In Mohamed, two former Uber drivers asserted putative class claims under the federal Fair Credit Reporting Act (FCRA) and various state statutes, alleging that Uber improperly used information contained in their consumer credit reports as a basis for their termination. When the drivers began working as Uber drivers, they entered into certain agreements with Uber that required them to submit to arbitration to resolve disputes with Uber, including whether disputes were arbitrable, and to waive their right to bring disputes as a class action. Although Uber’s agreements allowed the drivers to opt out of these provisions, they failed to do so. Nevertheless, the district court denied Uber’s motion to compel arbitration in each case, holding that the arbitration provisions were unconscionable, and therefore unenforceable, because the provisions were hidden in a “prolix form,” employees felt pressure to not opt out of arbitration and Uber failed to notify drivers of the drawbacks of arbitration.

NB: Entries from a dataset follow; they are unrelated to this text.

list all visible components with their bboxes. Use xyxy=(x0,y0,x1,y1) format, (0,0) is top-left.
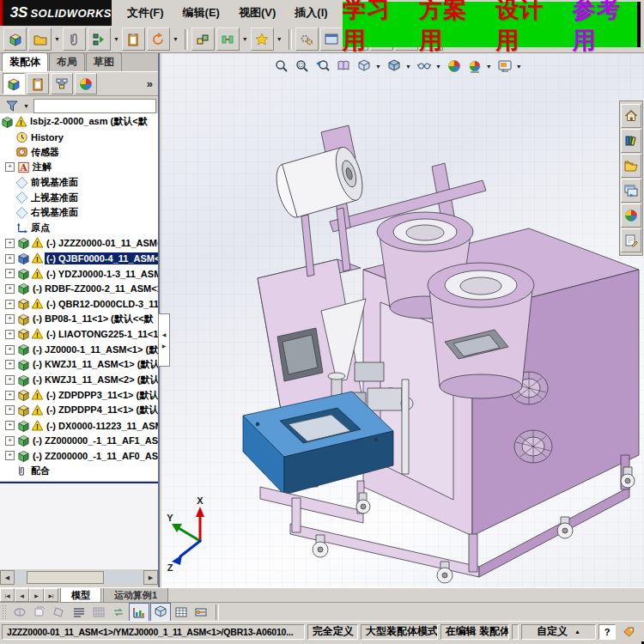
menu-1[interactable]: 文件(F) xyxy=(118,2,173,24)
apply-scene-button[interactable] xyxy=(465,56,485,76)
motion-grid-button[interactable] xyxy=(89,604,108,621)
tree-item[interactable]: 传感器 xyxy=(0,144,158,160)
resources-tab[interactable] xyxy=(621,104,641,128)
tree-item[interactable]: +(-) BP08-1_11<1> (默认<<默 xyxy=(0,312,158,327)
tree-item[interactable]: 前视基准面 xyxy=(0,175,158,191)
tree-expand-box[interactable]: + xyxy=(5,284,15,294)
tree-expand-box[interactable]: + xyxy=(5,269,15,278)
tree-horizontal-scrollbar[interactable]: ◀ ▶ xyxy=(0,571,158,584)
open-button-dropdown-arrow[interactable]: ▼ xyxy=(54,36,60,42)
tree-expand-box[interactable]: + xyxy=(5,421,15,430)
tree-item[interactable]: +(-) ZZ000000_-1_11_AF1_ASM xyxy=(0,433,158,448)
tree-item[interactable]: +!(-) ZDPDPP4_11<1> (默认 xyxy=(0,403,158,418)
view-orientation-button-dropdown-arrow[interactable]: ▼ xyxy=(375,64,381,70)
view-settings-button[interactable] xyxy=(495,56,515,76)
tree-item[interactable]: History xyxy=(0,130,158,145)
filter-input[interactable] xyxy=(33,99,156,113)
mate-button-dropdown-arrow[interactable]: ▼ xyxy=(242,36,248,42)
move-component-button[interactable] xyxy=(191,27,215,51)
apply-scene-button-dropdown-arrow[interactable]: ▼ xyxy=(486,64,492,70)
tree-item[interactable]: 原点 xyxy=(0,221,158,236)
attachments-button[interactable] xyxy=(63,27,86,51)
tree-item[interactable]: +(-) ZZ000000_-1_11_AF0_ASM xyxy=(0,448,158,464)
menu-4[interactable]: 插入(I) xyxy=(286,2,336,24)
motion-lines-button[interactable] xyxy=(70,604,88,621)
tree-item[interactable]: +(-) RDBF-ZZ000-2_11_ASM<1 xyxy=(0,282,158,297)
view-palette-tab[interactable] xyxy=(621,179,641,203)
tree-expand-box[interactable]: + xyxy=(5,436,15,446)
tree-expand-box[interactable]: + xyxy=(5,360,15,369)
tree-item[interactable]: +!(-) LIAOTONG225-1_11<1> xyxy=(0,327,158,343)
motion-table-button[interactable] xyxy=(172,604,191,621)
panel-tab-3[interactable]: 草图 xyxy=(86,52,122,71)
tree-item[interactable]: +A注解 xyxy=(0,160,158,175)
tree-expand-box[interactable]: + xyxy=(5,345,15,355)
hide-show-items-button[interactable] xyxy=(414,56,434,76)
insert-component-button-dropdown-arrow[interactable]: ▼ xyxy=(113,36,119,42)
tree-item[interactable]: +(-) JZ0000-1_11_ASM<1> (默 xyxy=(0,342,158,357)
open-button[interactable] xyxy=(28,27,52,51)
propertymanager-tab[interactable] xyxy=(27,73,49,94)
tree-expand-box[interactable]: + xyxy=(5,239,15,248)
tab-nav-button-3[interactable]: ▶ xyxy=(29,588,44,602)
view-orientation-button[interactable] xyxy=(354,56,374,76)
display-style-button[interactable] xyxy=(384,56,404,76)
filter-dropdown-arrow[interactable]: ▼ xyxy=(23,103,29,109)
appearances-tab[interactable] xyxy=(621,204,641,228)
tree-expand-box[interactable]: + xyxy=(5,451,15,460)
mate-button[interactable] xyxy=(216,27,240,51)
tree-item[interactable]: 右视基准面 xyxy=(0,205,158,221)
edit-appearance-button[interactable] xyxy=(444,56,465,76)
motion-swap-button[interactable] xyxy=(109,604,128,621)
reuse-component-button[interactable] xyxy=(147,27,170,51)
status-custom-dropdown[interactable]: 自定义 ▲ xyxy=(521,624,597,640)
previous-view-button[interactable] xyxy=(313,56,333,76)
reuse-component-button-dropdown-arrow[interactable]: ▼ xyxy=(173,36,179,42)
hide-show-items-button-dropdown-arrow[interactable]: ▼ xyxy=(435,64,441,70)
machine-assembly-model[interactable]: X Y Z xyxy=(161,53,644,587)
tree-expand-box[interactable]: + xyxy=(5,162,15,172)
manager-overflow-button[interactable]: » xyxy=(147,77,153,90)
tree-item[interactable]: +!(-) ZDPDPP3_11<1> (默认 xyxy=(0,387,158,403)
featuremanager-tab[interactable] xyxy=(3,73,25,94)
scroll-right-button[interactable]: ▶ xyxy=(143,570,158,585)
motion-disc-button[interactable] xyxy=(10,604,29,621)
zoom-fit-button[interactable] xyxy=(271,56,292,76)
panel-tab-1[interactable]: 装配体 xyxy=(2,52,48,71)
tree-item[interactable]: +!(-) QBR12-D000CLD-3_11< xyxy=(0,296,158,312)
smart-fasteners-button[interactable] xyxy=(251,27,274,51)
motion-pour-button[interactable] xyxy=(50,604,69,621)
section-view-button[interactable] xyxy=(333,56,354,76)
tree-expand-box[interactable]: + xyxy=(5,330,15,339)
tree-item[interactable]: +(-) KWZJ1_11_ASM<1> (默认 xyxy=(0,357,158,373)
display-style-button-dropdown-arrow[interactable]: ▼ xyxy=(405,64,411,70)
panel-tab-2[interactable]: 布局 xyxy=(49,52,85,71)
motion-key-button[interactable] xyxy=(191,604,210,621)
tag-icon[interactable] xyxy=(618,624,640,640)
zoom-area-button[interactable] xyxy=(292,56,313,76)
tree-expand-box[interactable]: + xyxy=(5,405,15,415)
insert-component-button[interactable] xyxy=(88,27,111,51)
panel-splitter-flyout[interactable]: ◀▶ xyxy=(158,313,170,367)
component-preview-button[interactable] xyxy=(320,27,343,51)
tree-item[interactable]: +!(-) JZZZ0000-01_11_ASM<1 xyxy=(0,236,158,252)
tree-item[interactable]: +(-) KWZJ1_11_ASM<2> (默认 xyxy=(0,373,158,388)
displaymanager-tab[interactable] xyxy=(75,73,97,94)
tree-item[interactable]: 配合 xyxy=(0,464,158,479)
mate-reference-button[interactable] xyxy=(122,27,145,51)
tab-nav-button-2[interactable]: ◀ xyxy=(15,588,29,602)
tree-expand-box[interactable]: + xyxy=(5,391,15,400)
menu-3[interactable]: 视图(V) xyxy=(230,2,284,24)
configurationmanager-tab[interactable] xyxy=(51,73,73,94)
menu-2[interactable]: 编辑(E) xyxy=(174,2,228,24)
motion-chart-button[interactable] xyxy=(129,603,149,622)
design-library-tab[interactable] xyxy=(621,129,641,153)
tab-nav-button-4[interactable]: ▶| xyxy=(44,588,58,602)
file-explorer-tab[interactable] xyxy=(621,154,641,178)
tree-item[interactable]: !lsbjz-2-0000_asm (默认<默 xyxy=(0,114,158,130)
new-assembly-button[interactable] xyxy=(3,27,27,51)
smart-fasteners-button-dropdown-arrow[interactable]: ▼ xyxy=(276,36,283,42)
tree-item[interactable]: +!(-) YDZJ0000-1-3_11_ASM xyxy=(0,266,158,282)
motion-cube-button[interactable] xyxy=(150,603,171,622)
tree-expand-box[interactable]: + xyxy=(5,375,15,385)
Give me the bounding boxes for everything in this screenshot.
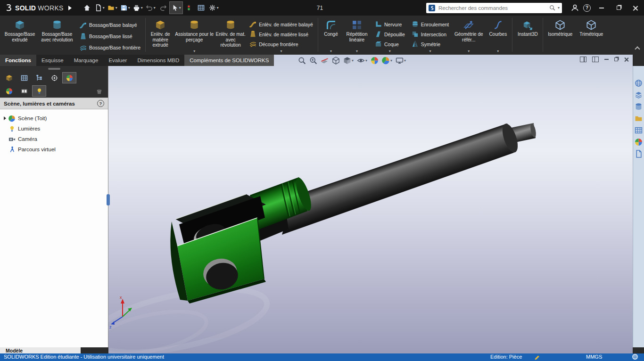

Under governing California law, unconscionability has both a procedural element and a substantive element. The procedural element focuses on the inequality of bargaining power, while the substantive element focuses on overly harsh and one-sided results. Both elements must be present to support a finding of unconscionability. Focusing on the procedural element, the Ninth Circuit held that the arbitration clause was not unconscionable because drivers had the opportunity to opt out of the arbitration clauses. And, in fact, some drivers did opt out of the arbitration clauses. The court found that, even though the opt-out provision was “buried in the agreement,” it did not change the court’s conclusion because “‘one who signs a contract is bound by its provisions and cannot complain of unfamiliarity with the language of the instrument.’” Mohamed, 2016 WL 4651409 at *6 (quoting Circuit City Stores, Inc. v. Ahmed, 283 F.3d 1198, 1200 (9th Cir. 2002)). The court observed that “the option to opt out meant that Uber drivers were not required ‘to accept a class-action waiver as a condition of employment,’” and thus Uber did not coerce its drivers into waiving their rights in violation of the National Labor Relations Act (NLRA). Mohamed, 2016 WL 4651409 at *6 n.6 (quoting Johnmohammadi v. Bloomingdale’s, Inc., 755 F.3d 1072, 1075 (9th Cir. 2014)). Because the agreements were not procedurally unconscionable, the court declined to address whether the agreements were substantively unconscionable.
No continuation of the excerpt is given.